Koreksi Pasal 21
PP Nomor 3 Tahun 2017 | Peraturan Pemerintah Nomor 3 Tahun 2017 tentang Otoritas Veteriner
Teks Saat Ini
(1) Dokter Hewan Berwenang sebagaimana dimaksud dalam Pasal 20 berwenang mengambil keputusan teknis berdasarkan jangkauan tugas pelayanannya dalam penyelenggaraan Kesehatan Hewan.

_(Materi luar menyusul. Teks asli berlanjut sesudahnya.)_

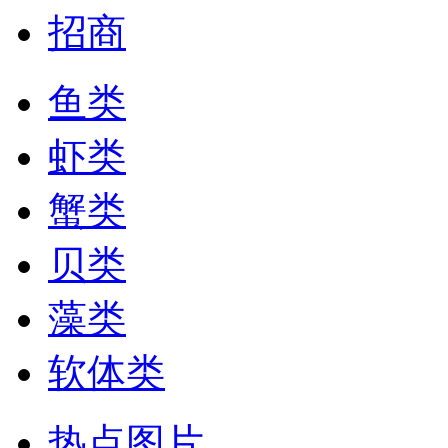
招商
鱼类
虾类
蟹类
贝类
藻类
软体类
热点图片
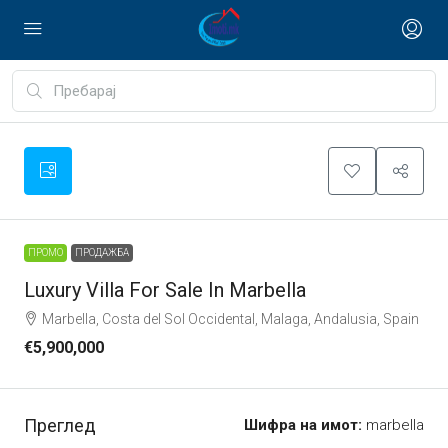
9
ПРОМО
ПРОДАЖБА
Luxury Villa For Sale In Marbella
Marbella, Costa del Sol Occidental, Malaga, Andalusia, Spain
€5,900,000
Преглед
Шифра на имот:
marbella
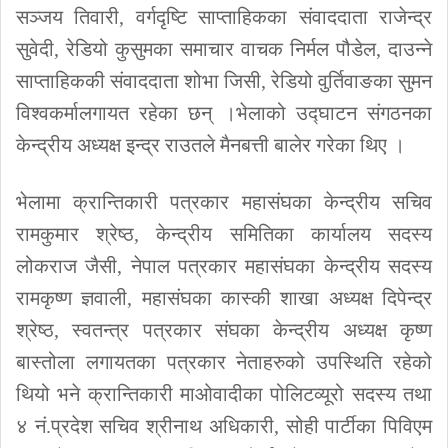
सञ्जय तिवारी, वर्गदृष्टि साप्ताहिकका संवाददाता राजेन्द्र
सुवेदी, रेडियो कुसुमका समाचार वाचक निर्मल पौडेल, दाउन्ने
साप्ताहिककी संवाददाता शोभा जिसी, रेडियो वुर्तिवाङका सुमन
विश्वकर्मालगायत रहेका छन् ।भेलाको उद्घाटन संगठनका
केन्द्रीय अध्यक्ष इन्द्र राउतले मैनबत्ती बालेर गरेका थिए ।
भेलामा क्रान्तिकारी पत्रकार महासंघका केन्द्रीय सचिव
रामकुमार श्रेष्ठ, केन्द्रीय समितिका कार्यालय सदस्य
लोकराज जैसी, नेपाल पत्रकार महासंघका केन्द्रीय सदस्य
रामकृष्ण ज्ञवाली, महासंघका कास्की शाखा अध्यक्ष दिपेन्द्र
श्रेष्ठ, स्वतन्त्र पत्रकार संघका केन्द्रीय अध्यक्ष कृष्ण
बास्तोला लगायतका पत्रकार नेताहरुको उपस्थिति रहेको
थियो भने क्रान्तिकारी माओवादीका पोलिटव्यूरो सदस्य तथा
४ नं.प्रदेश सचिव श्रीनाथ अधिकारी, सोही पार्टीका पिविएम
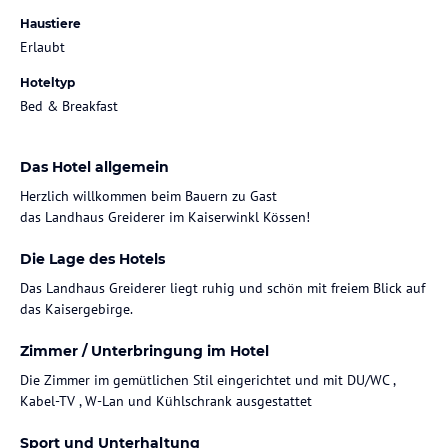
Haustiere
Erlaubt
Hoteltyp
Bed & Breakfast
Das Hotel allgemein
Herzlich willkommen beim Bauern zu Gast
Die Lage des Hotels
Das Landhaus Greiderer liegt ruhig und schön mit freiem Blick auf
das Kaisergebirge.
Zimmer / Unterbringung im Hotel
Die Zimmer im gemütlichen Stil eingerichtet und mit DU/WC ,
Sport und Unterhaltung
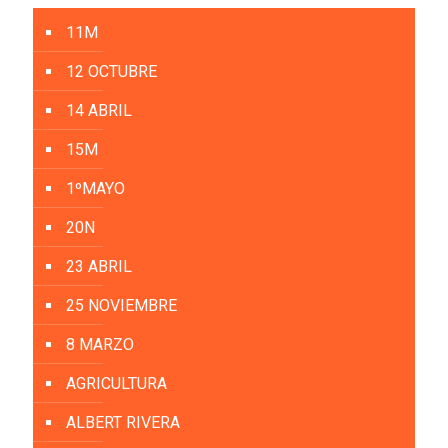
11M
12 OCTUBRE
14 ABRIL
15M
1ºMAYO
20N
23 ABRIL
25 NOVIEMBRE
8 MARZO
AGRICULTURA
ALBERT RIVERA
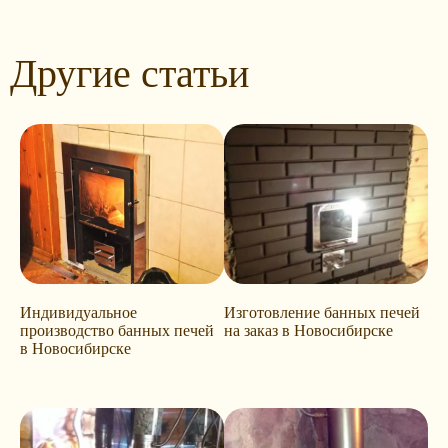
Другие статьи
Индивидуальное
Изготовление банных печей
производство банных печей
на заказ в Новосибирске
в Новосибирске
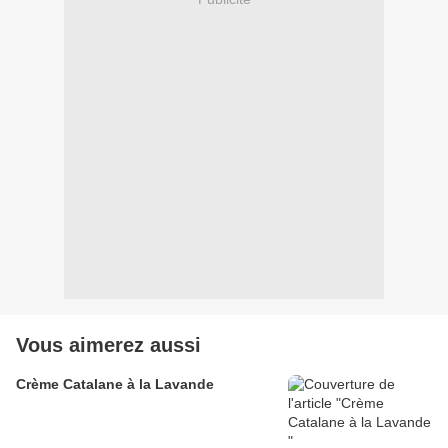
Vous aimerez aussi
Crème Catalane à la Lavande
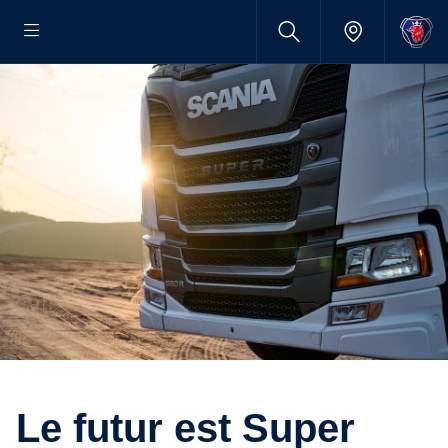
Le futur est Super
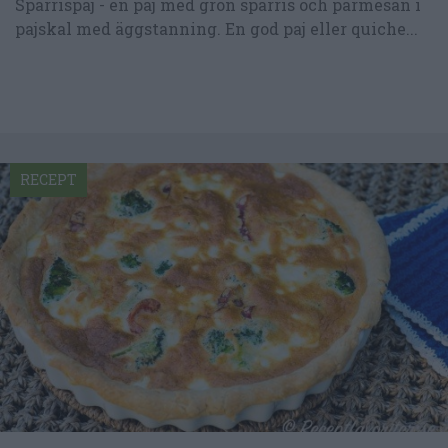
Sparrispaj - en paj med grön sparris och parmesan i
pajskal med äggstanning. En god paj eller quiche...
RECEPT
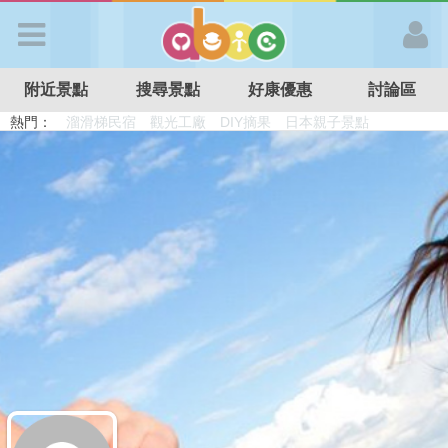
歡迎加入
附近景點
搜尋景點
好康優惠
討論區
APP登入
熱門：
溜滑梯民宿
觀光工廠
DIY摘果
日本親子景點
特色遊戲場
親子住房優惠
台北親子餐廳
溫泉泡湯SPA
首 頁
搜尋景點
好康優惠
最新消息
最新留言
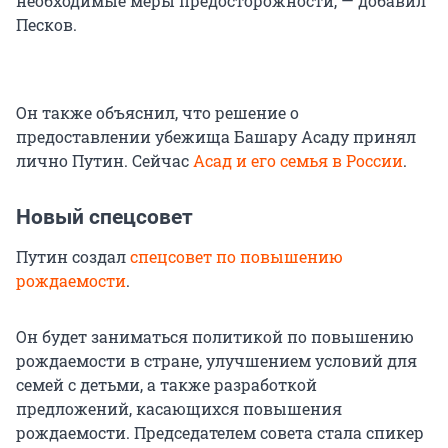
необходимые меры предосторожности, — добавил
Песков.
Он также объяснил, что решение о
предоставлении убежища Башару Асаду принял
лично Путин. Сейчас
Асад и его семья в России
.
Новый спецсовет
Путин создал
спецсовет по повышению
рождаемости
.
Он будет заниматься политикой по повышению
рождаемости в стране, улучшением условий для
семей с детьми, а также разработкой
предложений, касающихся повышения
рождаемости. Председателем совета стала спикер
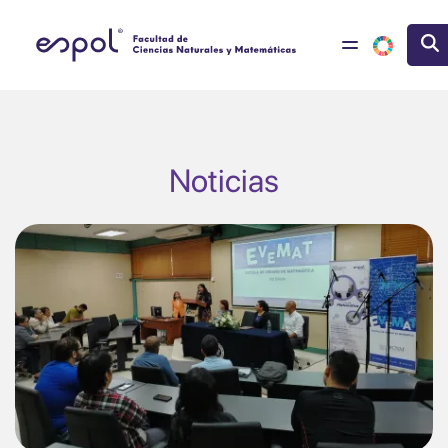
Pasar al contenido principal
Noticias
Image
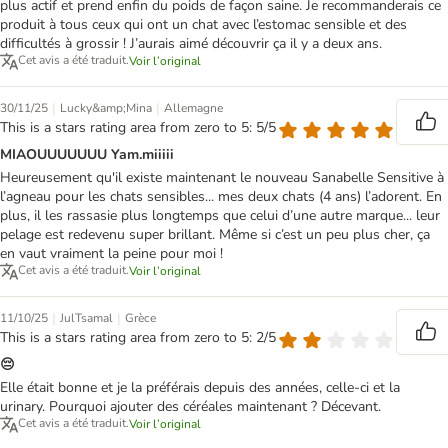
plus actif et prend enfin du poids de façon saine. Je recommanderais ce
produit à tous ceux qui ont un chat avec l’estomac sensible et des
difficultés à grossir ! J’aurais aimé découvrir ça il y a deux ans.
Cet avis a été traduit.
Voir l’original
|
|
30/11/25
Lucky&amp;Mina
Allemagne
This is a stars rating area from zero to 5: 5/5
MIAOUUUUUUU Yam.miiiii
Heureusement qu'il existe maintenant le nouveau Sanabelle Sensitive à
l’agneau pour les chats sensibles... mes deux chats (4 ans) l’adorent. En
plus, il les rassasie plus longtemps que celui d’une autre marque... leur
pelage est redevenu super brillant. Même si c’est un peu plus cher, ça
en vaut vraiment la peine pour moi !
Cet avis a été traduit.
Voir l’original
|
|
11/10/25
JulTsamal
Grèce
This is a stars rating area from zero to 5: 2/5
😔
Elle était bonne et je la préférais depuis des années, celle-ci et la
urinary. Pourquoi ajouter des céréales maintenant ? Décevant.
Cet avis a été traduit.
Voir l’original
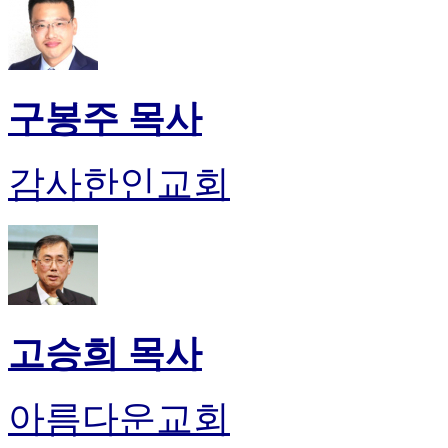
구봉주 목사
감사한인교회
고승희 목사
아름다운교회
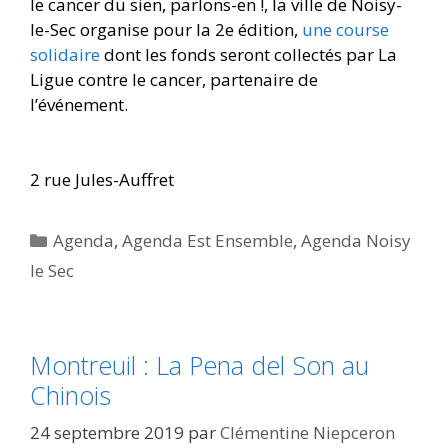
le cancer du sien, parlons-en !, la ville de Noisy-
le-Sec organise pour la 2e édition,
une course
solidaire
dont les fonds seront collectés par La
Ligue contre le cancer, partenaire de
l’événement.
2 rue Jules-Auffret
Catégories
Agenda
,
Agenda Est Ensemble
,
Agenda Noisy
le Sec
Montreuil : La Pena del Son au
Chinois
24 septembre 2019
par
Clémentine Niepceron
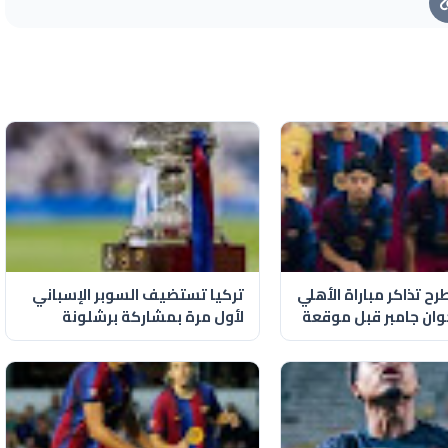
ح تذاكر مباراة الأهلي
تركيا تستضيف السوبر الإسباني
ان جامبر قبل موقعة
لأول مرة بمشاركة برشلونة
وريال مدريد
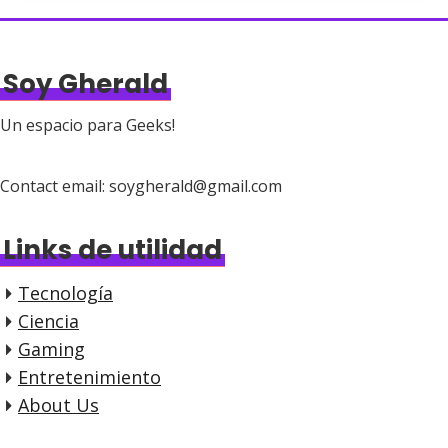
Soy Gherald
Un espacio para Geeks!
Contact email: soygherald@gmail.com
Links de utilidad
Tecnología
Ciencia
Gaming
Entretenimiento
About Us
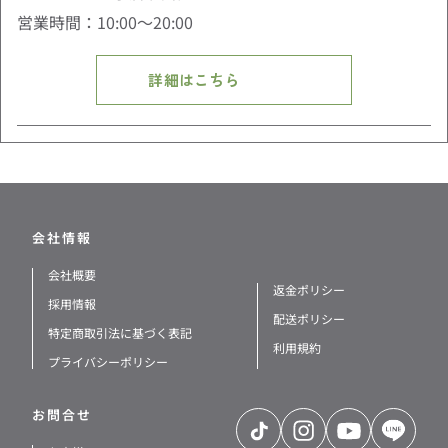
営業時間：10:00〜20:00
詳細はこちら
会社情報
会社概要
返金ポリシー
採用情報
配送ポリシー
特定商取引法に基づく表記
利用規約
プライバシーポリシー
お問合せ
TikTok
Instagram
YouTube
LINE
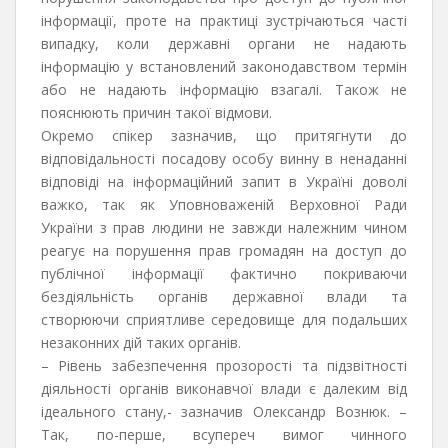
інформації, проте на практиці зустрічаються часті
випадку, коли державні органи не надають
інформацію у встановлений законодавством термін
або не надають інформацію взагалі. Також не
пояснюють причин такої відмови.
Окремо спікер зазначив, що притягнути до
відповідальності посадову особу винну в ненаданні
відповіді на інформаційний запит в Україні доволі
важко, так як Уповноваженій Верховної Ради
України з прав людини не завжди належним чином
реагує на порушення прав громадян на доступ до
публічної інформації фактично покриваючи
бездіяльність органів державної влади та
створюючи сприятливе середовище для подальших
незаконних дій таких органів.
– Рівень забезпечення прозорості та підзвітності
діяльності органів виконавчої влади є далеким від
ідеального стану,- зазначив Олександр Вознюк. –
Так, по-перше, всупереч вимог чинного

(2) Keputusan teknis sebagaimana dimaksud pada ayat (1) meliputi:
a. penentuan ternak ruminansia betina yang tidak produktif;
b. pelaksanaan visum et repertum karena adanya indikasi terjangkitnya Hewan oleh Penyakit Hewan menular yang membahayakan kesehatan manusia, Hewan, dan/atau lingkungan;
c. pengesahan penerapan prinsip Kesejahteraan Hewan;
d. pengesahan penerapan sistem jaminan keamanan dan mutu Produk Hewan;
e. pengesahan penerapan prosedur biosecurity dalam rangka sertifikasi bebas Penyakit Hewan menular tertentu dan pemberantasan Penyakit Hewan menular di suatu wilayah;
f. pengesahan status kesehatan satwa liar dalam konservasi dan rehabilitasi;
g. pengesahan surat keterangan Kesehatan Hewan untuk status Kesehatan Hewan dan surat
keterangan Produk Hewan untuk keamanan Produk Hewan dan media pembawa Penyakit Hewan lainnya;
h. pengesahan hasil pengujian dan pengawasan keamanan pakan;
i. penutupan sementara lokasi usaha di bidang peternakan dan Kesehatan Hewan apabila diindikasikan adanya Wabah; dan
j. pemberian rekomendasi penghentian sementara proses produksi kepada pejabat Otoritas Veteriner sesuai dengan kewenangannya apabila unit usaha di bidang peternakan dan Kesehatan Hewan terdeteksi tercemar bahaya biologik, kimiawi, dan/atau fisik yang membahayakan kesehatan atau diindikasikan melakukan pelanggaran terhadap peraturan perundang-undangan di bidang peternakan dan Kesehatan Hewan.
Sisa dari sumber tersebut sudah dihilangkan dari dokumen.